--- The data ---
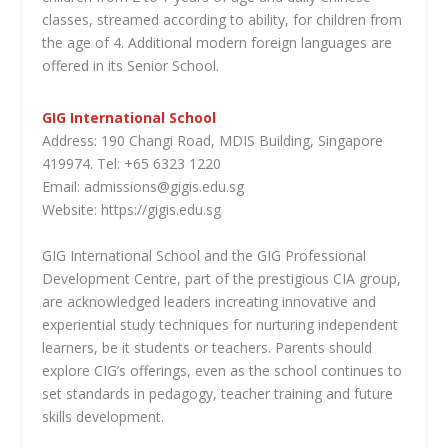
classes, streamed according to ability, for children from
the age of 4. Additional modern foreign languages are
offered in its Senior School.
GIG International School
Address: 190 Changi Road, MDIS Building, Singapore
419974. Tel: +65 6323 1220
Email: admissions@gigis.edu.sg
Website: https://gigis.edu.sg
GIG International School and the GIG Professional
Development Centre, part of the prestigious CIA group,
are acknowledged leaders increating innovative and
experiential study techniques for nurturing independent
learners, be it students or teachers. Parents should
explore CIG’s offerings, even as the school continues to
set standards in pedagogy, teacher training and future
skills development.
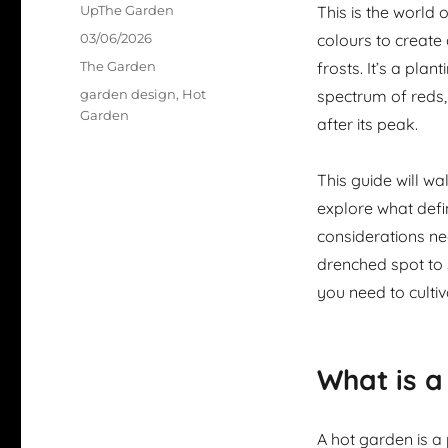
Author
UpThe Garden
This is the world 
Posted
03/06/2026
colours to create 
on
Categories
The Garden
frosts. It’s a plan
Tags
garden design
,
Hot
spectrum of reds,
Garden
after its peak.
This guide will w
explore what defin
considerations nee
drenched spot to s
you need to culti
What is a
A hot garden is a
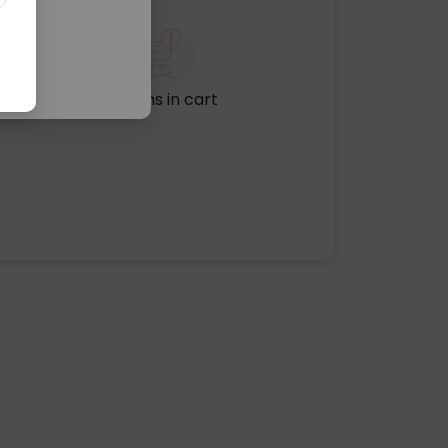
No items in cart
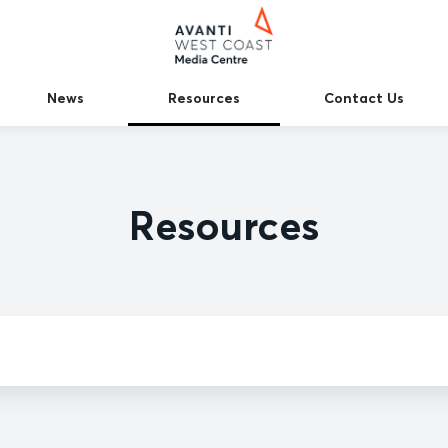
News
Resources
Contact Us
Resources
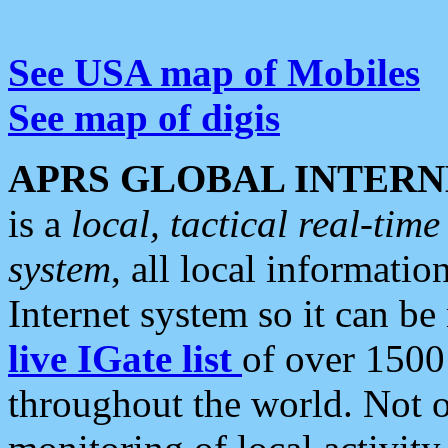
See USA map of Mobiles
See map of digis
APRS GLOBAL INTERN
is a
local, tactical real-ti
system
, all local informatio
Internet system so it can b
live IGate list
of over 1500
throughout the world. Not o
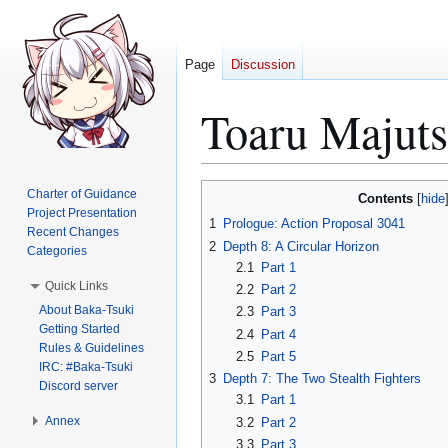
Page
Discussion
Toaru Majut
Jump
Jump
Charter of Guidance
Contents
to
to
Project Presentation
1
Prologue: Action Proposal 3041
Recent Changes
navigation
search
2
Depth 8: A Circular Horizon
Categories
2.1
Part 1
Quick Links
2.2
Part 2
About Baka-Tsuki
2.3
Part 3
Getting Started
2.4
Part 4
Rules & Guidelines
2.5
Part 5
IRC: #Baka-Tsuki
3
Depth 7: The Two Stealth Fighters
Discord server
3.1
Part 1
Annex
3.2
Part 2
3.3
Part 3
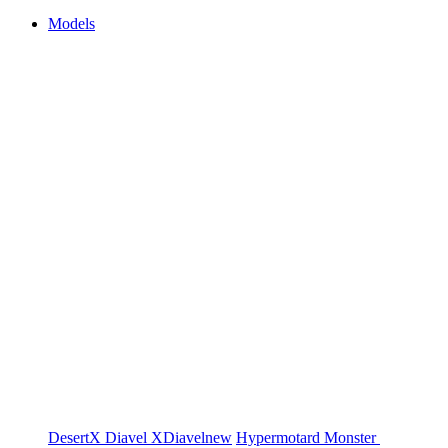
Models
DesertX
Diavel
XDiavel
new
Hypermotard
Monster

--- Exercise objective ---
Starting with the line that contains "No items in cart", repeat each line exactly until the listing ends, including the last one. Leave pictures out.

--- Result for this exercise ---
No items in cart
News
Resources
Contact Us
Resources
See USA map of Mobiles
See map of digis
APRS GLOBAL INTERN
is a
local, tactical real-ti
system
, all local informatio
Internet system so it can b
live IGate list
of over 1500
throughout the world. Not o
Page
Discussion
Toaru Majut
Jump
Jump
Charter of Guidance
Contents
to
to
Project Presentation
1
Prologue: Action Proposal 3041
Recent Changes
navigation
search
2
Depth 8: A Circular Horizon
Categories
2.1
Part 1
Quick Links
2.2
Part 2
About Baka-Tsuki
2.3
Part 3
Getting Started
2.4
Part 4
Rules & Guidelines
2.5
Part 5
IRC: #Baka-Tsuki
3
Depth 7: The Two Stealth Fighters
Discord server
3.1
Part 1
Annex
3.2
Part 2
3.3
Part 3
Models
DesertX
Diavel
XDiavel
new
Hypermotard
Monster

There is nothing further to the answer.